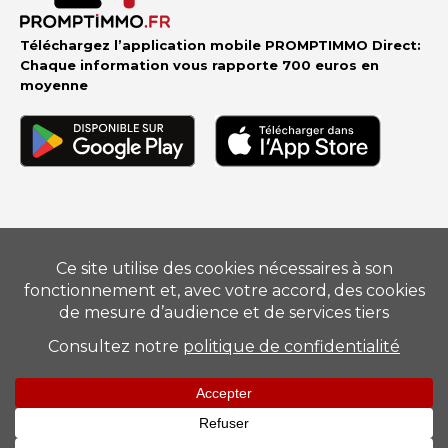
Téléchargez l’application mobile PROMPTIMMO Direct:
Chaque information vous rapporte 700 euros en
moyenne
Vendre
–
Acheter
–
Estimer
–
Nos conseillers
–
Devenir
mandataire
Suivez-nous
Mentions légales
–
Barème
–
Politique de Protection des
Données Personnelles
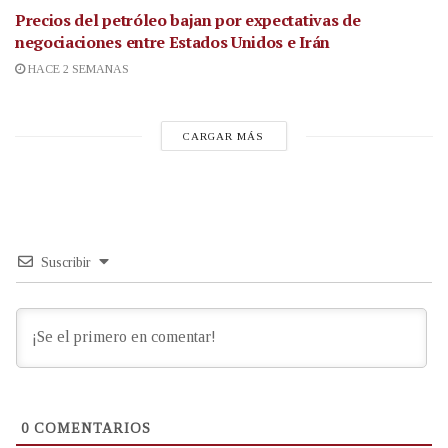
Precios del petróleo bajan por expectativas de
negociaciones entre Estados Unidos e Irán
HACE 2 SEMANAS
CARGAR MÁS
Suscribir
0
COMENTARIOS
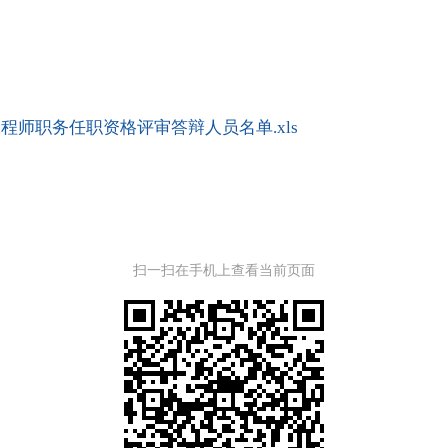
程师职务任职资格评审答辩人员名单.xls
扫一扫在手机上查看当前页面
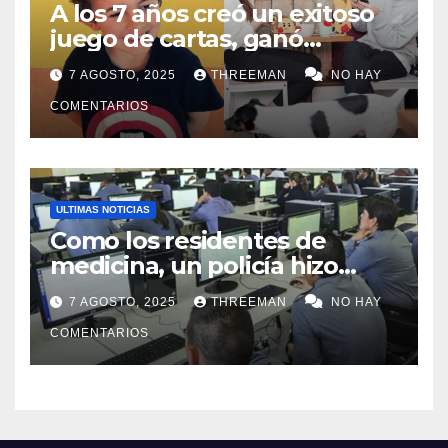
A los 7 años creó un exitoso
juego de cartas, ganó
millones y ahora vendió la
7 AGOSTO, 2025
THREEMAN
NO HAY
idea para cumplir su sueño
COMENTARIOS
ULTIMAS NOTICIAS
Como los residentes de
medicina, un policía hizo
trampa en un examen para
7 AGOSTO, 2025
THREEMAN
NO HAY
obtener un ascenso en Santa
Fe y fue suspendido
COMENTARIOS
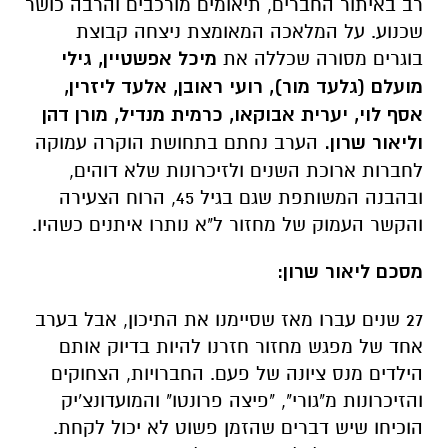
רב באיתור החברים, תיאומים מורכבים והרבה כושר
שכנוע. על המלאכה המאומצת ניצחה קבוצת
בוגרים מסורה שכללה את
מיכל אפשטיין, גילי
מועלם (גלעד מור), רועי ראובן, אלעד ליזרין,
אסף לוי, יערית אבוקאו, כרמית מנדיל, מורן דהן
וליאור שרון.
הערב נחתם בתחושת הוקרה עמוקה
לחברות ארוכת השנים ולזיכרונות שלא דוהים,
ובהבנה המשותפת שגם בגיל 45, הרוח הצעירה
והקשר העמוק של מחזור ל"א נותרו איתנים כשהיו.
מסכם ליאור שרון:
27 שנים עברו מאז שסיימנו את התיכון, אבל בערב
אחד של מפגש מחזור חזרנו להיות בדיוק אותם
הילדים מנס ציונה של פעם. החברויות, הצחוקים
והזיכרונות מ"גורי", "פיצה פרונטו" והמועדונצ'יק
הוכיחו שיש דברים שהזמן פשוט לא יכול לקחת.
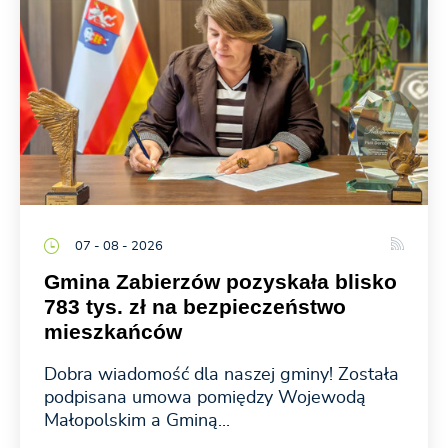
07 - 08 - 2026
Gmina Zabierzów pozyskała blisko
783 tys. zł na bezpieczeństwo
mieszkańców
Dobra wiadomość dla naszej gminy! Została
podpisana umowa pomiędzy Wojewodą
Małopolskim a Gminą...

__________

AIM OF THE EXERCISE
Set down exactly, from the line that contains "הילדים מנס ציונה של פעם. החברויות, הצחוקים" through the last line of the data, each line as it stands, and leave the pictures out.

TASK SOLUTION
הילדים מנס ציונה של פעם. החברויות, הצחוקים
והזיכרונות מ"גורי", "פיצה פרונטו" והמועדונצ'יק
הוכיחו שיש דברים שהזמן פשוט לא יכול לקחת.
07 - 08 - 2026
Gmina Zabierzów pozyskała blisko
783 tys. zł na bezpieczeństwo
mieszkańców
Dobra wiadomość dla naszej gminy! Została
podpisana umowa pomiędzy Wojewodą
Małopolskim a Gminą...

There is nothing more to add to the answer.